ENTRIES SHOWN:
Segment Open

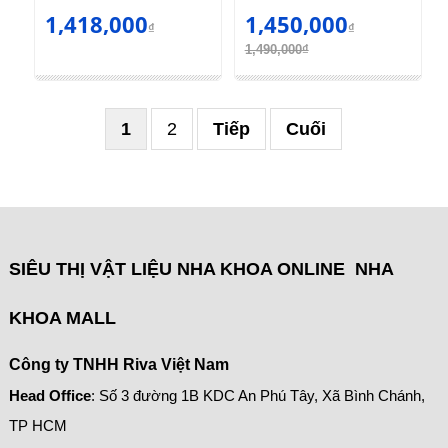
1,418,000
1,450,000
₫
₫
1,490,000₫
1
2
Tiếp
Cuối
SIÊU THỊ VẬT LIỆU NHA KHOA ONLINE NHA
KHOA MALL
Công ty TNHH Riva Việt Nam
Head Office
: Số 3 đường 1B KDC An Phú Tây, Xã Bình Chánh,
TP HCM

Segment Closed

TASK ITEM: The entries are to be written out in full and exactly, apart from the pictures.

ANSWER TO THIS TASK:
1,418,000
1,450,000
₫
₫
1,490,000₫
1
2
Tiếp
Cuối
SIÊU THỊ VẬT LIỆU NHA KHOA ONLINE NHA
KHOA MALL
Công ty TNHH Riva Việt Nam
Head Office
: Số 3 đường 1B KDC An Phú Tây, Xã Bình Chánh,
TP HCM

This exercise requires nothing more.